WHAT THE EXERCISE ASKS
Exercise in exact copying: restate word for word only the lines below from the one containing "ningar av klassiska" through the one containing "Proofreading", omitting any pictures.

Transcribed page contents
-- Opening Marker --

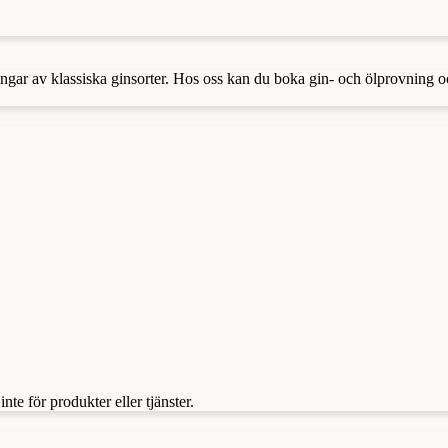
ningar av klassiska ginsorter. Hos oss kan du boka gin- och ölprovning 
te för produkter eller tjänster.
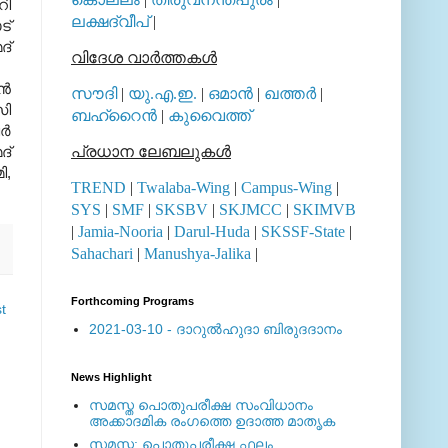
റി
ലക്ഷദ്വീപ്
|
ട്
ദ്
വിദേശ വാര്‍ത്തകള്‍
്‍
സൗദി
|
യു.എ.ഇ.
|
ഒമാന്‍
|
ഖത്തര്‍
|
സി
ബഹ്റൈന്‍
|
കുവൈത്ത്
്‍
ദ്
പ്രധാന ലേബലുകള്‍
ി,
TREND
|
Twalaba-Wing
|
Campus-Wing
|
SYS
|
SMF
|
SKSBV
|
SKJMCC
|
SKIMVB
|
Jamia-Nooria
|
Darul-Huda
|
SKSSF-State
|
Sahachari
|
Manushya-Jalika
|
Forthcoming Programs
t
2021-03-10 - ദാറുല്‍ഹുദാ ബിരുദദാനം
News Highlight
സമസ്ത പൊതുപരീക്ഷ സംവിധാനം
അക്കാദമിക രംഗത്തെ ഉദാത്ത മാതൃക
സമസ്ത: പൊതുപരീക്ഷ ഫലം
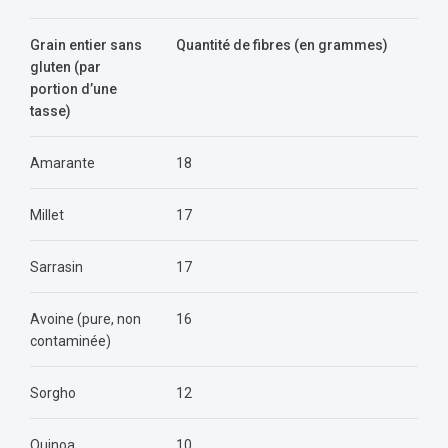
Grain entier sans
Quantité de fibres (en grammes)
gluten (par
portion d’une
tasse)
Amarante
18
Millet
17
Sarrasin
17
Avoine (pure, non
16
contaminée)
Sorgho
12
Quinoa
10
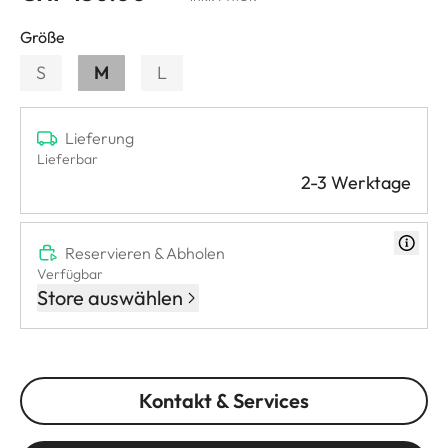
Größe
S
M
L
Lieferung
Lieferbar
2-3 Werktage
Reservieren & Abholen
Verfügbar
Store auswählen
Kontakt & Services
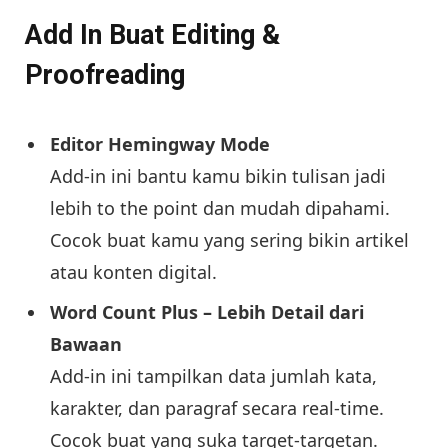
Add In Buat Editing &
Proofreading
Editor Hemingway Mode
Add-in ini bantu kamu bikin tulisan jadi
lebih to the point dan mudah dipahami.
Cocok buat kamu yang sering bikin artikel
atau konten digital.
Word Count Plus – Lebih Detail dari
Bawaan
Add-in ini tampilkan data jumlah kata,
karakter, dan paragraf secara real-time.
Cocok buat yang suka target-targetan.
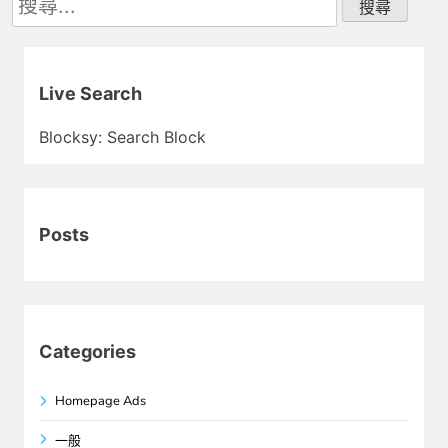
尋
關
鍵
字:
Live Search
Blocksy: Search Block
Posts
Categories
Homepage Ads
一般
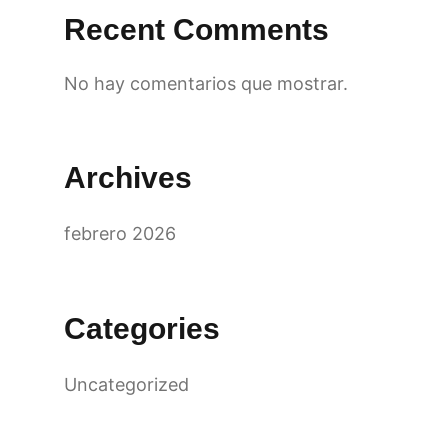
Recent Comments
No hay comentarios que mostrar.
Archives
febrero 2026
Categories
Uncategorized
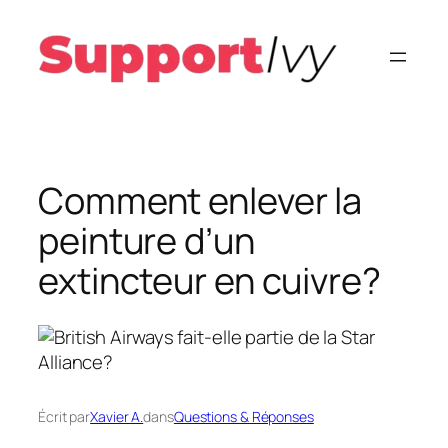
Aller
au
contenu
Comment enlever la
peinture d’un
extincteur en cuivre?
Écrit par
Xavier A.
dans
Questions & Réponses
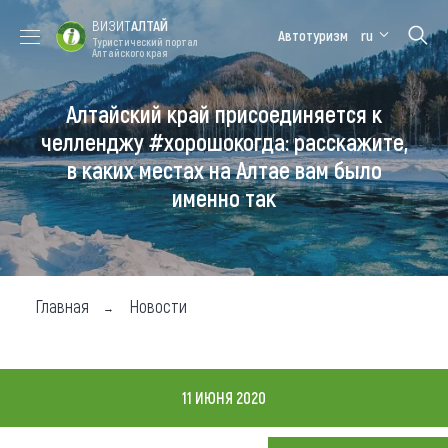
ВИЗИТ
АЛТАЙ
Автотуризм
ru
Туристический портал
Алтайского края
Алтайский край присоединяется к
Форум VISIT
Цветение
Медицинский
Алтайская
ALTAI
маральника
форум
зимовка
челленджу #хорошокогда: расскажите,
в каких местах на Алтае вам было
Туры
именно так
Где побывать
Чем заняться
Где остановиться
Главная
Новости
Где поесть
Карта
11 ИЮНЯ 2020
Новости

-- Closing Marker --
-- Opening Marker --

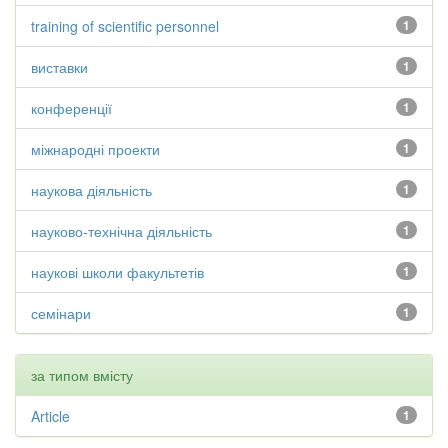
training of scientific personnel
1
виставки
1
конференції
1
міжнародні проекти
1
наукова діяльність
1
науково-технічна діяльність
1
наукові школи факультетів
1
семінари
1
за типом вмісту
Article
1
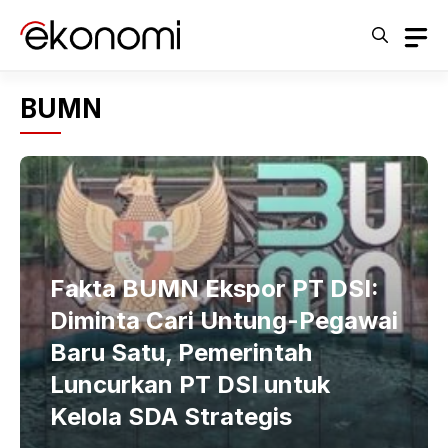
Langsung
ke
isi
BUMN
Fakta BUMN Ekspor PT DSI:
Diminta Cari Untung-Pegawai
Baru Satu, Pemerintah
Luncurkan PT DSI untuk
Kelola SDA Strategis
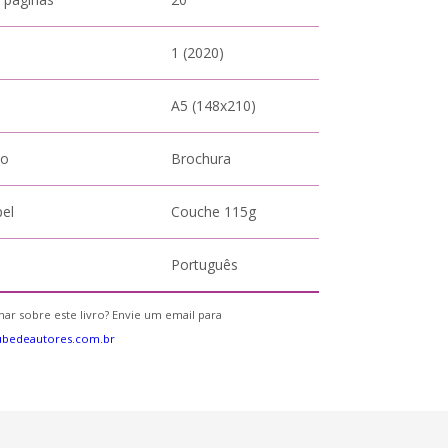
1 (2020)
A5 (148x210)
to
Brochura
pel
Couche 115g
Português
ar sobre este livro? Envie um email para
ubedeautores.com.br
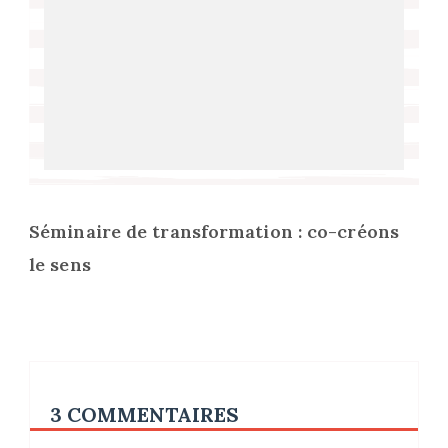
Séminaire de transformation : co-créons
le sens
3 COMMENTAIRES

-- Closing Marker --

ANSWER SECTION
ningar av klassiska ginsorter. Hos oss kan du boka gin- och ölprovning 
te för produkter eller tjänster.
റി
ലക്ഷദ്വീപ്
|
ട്
ദ്
വിദേശ വാര്‍ത്തകള്‍
്‍
സൗദി
|
യു.എ.ഇ.
|
ഒമാന്‍
|
ഖത്തര്‍
|
സി
ബഹ്റൈന്‍
|
കുവൈത്ത്
്‍
ദ്
പ്രധാന ലേബലുകള്‍
ി,
TREND
|
Twalaba-Wing
|
Campus-Wing
|
SYS
|
SMF
|
SKSBV
|
SKJMCC
|
SKIMVB
|
Jamia-Nooria
|
Darul-Huda
|
SKSSF-State
|
Sahachari
|
Manushya-Jalika
|
Forthcoming Programs
t
2021-03-10 - ദാറുല്‍ഹുദാ ബിരുദദാനം
News Highlight
സമസ്ത പൊതുപരീക്ഷ സംവിധാനം
അക്കാദമിക രംഗത്തെ ഉദാത്ത മാതൃക
സമസ്ത: പൊതുപരീക്ഷ ഫലം
Grain entier sans
Quantité de fibres (en grammes)
gluten (par
portion d’une
tasse)
Amarante
18
Millet
17
Sarrasin
17
Avoine (pure, non
16
contaminée)
Sorgho
12
Quinoa
10
Größe
S
M
L
Lieferung
Lieferbar
2-3 Werktage
Reservieren & Abholen
Verfügbar
Store auswählen
Kontakt & Services
Add In Buat Editing &
Proofreading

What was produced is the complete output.